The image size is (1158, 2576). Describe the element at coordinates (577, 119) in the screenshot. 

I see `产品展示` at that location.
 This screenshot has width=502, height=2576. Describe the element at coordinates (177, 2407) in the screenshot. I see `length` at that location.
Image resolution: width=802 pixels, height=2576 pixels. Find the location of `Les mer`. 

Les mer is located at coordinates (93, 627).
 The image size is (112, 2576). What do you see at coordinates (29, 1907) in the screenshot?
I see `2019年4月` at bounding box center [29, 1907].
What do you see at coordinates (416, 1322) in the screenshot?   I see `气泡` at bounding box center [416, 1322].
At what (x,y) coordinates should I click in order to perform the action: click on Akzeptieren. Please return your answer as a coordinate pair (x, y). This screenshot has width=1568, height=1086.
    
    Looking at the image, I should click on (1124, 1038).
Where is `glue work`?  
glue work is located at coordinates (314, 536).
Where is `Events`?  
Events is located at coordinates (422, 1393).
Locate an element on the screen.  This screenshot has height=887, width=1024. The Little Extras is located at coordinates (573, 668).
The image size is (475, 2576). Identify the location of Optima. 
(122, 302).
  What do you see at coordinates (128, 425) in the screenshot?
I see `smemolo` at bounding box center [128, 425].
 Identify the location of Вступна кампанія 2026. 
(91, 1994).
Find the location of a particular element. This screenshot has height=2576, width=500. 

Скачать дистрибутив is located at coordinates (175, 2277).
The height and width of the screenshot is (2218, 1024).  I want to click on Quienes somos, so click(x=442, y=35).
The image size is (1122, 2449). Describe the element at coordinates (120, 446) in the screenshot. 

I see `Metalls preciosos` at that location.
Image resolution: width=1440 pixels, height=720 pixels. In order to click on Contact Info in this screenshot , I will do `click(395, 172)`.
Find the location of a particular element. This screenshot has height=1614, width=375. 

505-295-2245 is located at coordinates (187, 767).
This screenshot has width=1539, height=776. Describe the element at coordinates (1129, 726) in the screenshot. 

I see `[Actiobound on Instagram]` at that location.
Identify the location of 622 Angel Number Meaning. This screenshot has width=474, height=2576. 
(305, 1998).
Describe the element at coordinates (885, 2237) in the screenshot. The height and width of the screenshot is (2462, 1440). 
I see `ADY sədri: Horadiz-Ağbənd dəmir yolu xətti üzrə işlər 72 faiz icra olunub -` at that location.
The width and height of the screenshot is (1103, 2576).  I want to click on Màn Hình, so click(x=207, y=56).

————————

Copy each record above so that no word or mark differs.

Response area:
The image size is (1158, 2576). Describe the element at coordinates (577, 119) in the screenshot. 

I see `产品展示` at that location.
 This screenshot has width=502, height=2576. Describe the element at coordinates (177, 2407) in the screenshot. I see `length` at that location.
Image resolution: width=802 pixels, height=2576 pixels. Find the location of `Les mer`. 

Les mer is located at coordinates (93, 627).
 The image size is (112, 2576). What do you see at coordinates (29, 1907) in the screenshot?
I see `2019年4月` at bounding box center [29, 1907].
What do you see at coordinates (416, 1322) in the screenshot?   I see `气泡` at bounding box center [416, 1322].
At what (x,y) coordinates should I click in order to perform the action: click on Akzeptieren. Please return your answer as a coordinate pair (x, y). This screenshot has width=1568, height=1086.
    
    Looking at the image, I should click on (1124, 1038).
Where is `glue work`?  
glue work is located at coordinates (314, 536).
Where is `Events`?  
Events is located at coordinates (422, 1393).
Locate an element on the screen.  This screenshot has height=887, width=1024. The Little Extras is located at coordinates (573, 668).
The image size is (475, 2576). Identify the location of Optima. 
(122, 302).
  What do you see at coordinates (128, 425) in the screenshot?
I see `smemolo` at bounding box center [128, 425].
 Identify the location of Вступна кампанія 2026. 
(91, 1994).
Find the location of a particular element. This screenshot has height=2576, width=500. 

Скачать дистрибутив is located at coordinates (175, 2277).
The height and width of the screenshot is (2218, 1024).  I want to click on Quienes somos, so click(x=442, y=35).
The image size is (1122, 2449). Describe the element at coordinates (120, 446) in the screenshot. 

I see `Metalls preciosos` at that location.
Image resolution: width=1440 pixels, height=720 pixels. In order to click on Contact Info in this screenshot , I will do `click(395, 172)`.
Find the location of a particular element. This screenshot has height=1614, width=375. 

505-295-2245 is located at coordinates (187, 767).
This screenshot has width=1539, height=776. Describe the element at coordinates (1129, 726) in the screenshot. 

I see `[Actiobound on Instagram]` at that location.
Identify the location of 622 Angel Number Meaning. This screenshot has width=474, height=2576. 
(305, 1998).
Describe the element at coordinates (885, 2237) in the screenshot. The height and width of the screenshot is (2462, 1440). 
I see `ADY sədri: Horadiz-Ağbənd dəmir yolu xətti üzrə işlər 72 faiz icra olunub -` at that location.
The width and height of the screenshot is (1103, 2576).  I want to click on Màn Hình, so click(x=207, y=56).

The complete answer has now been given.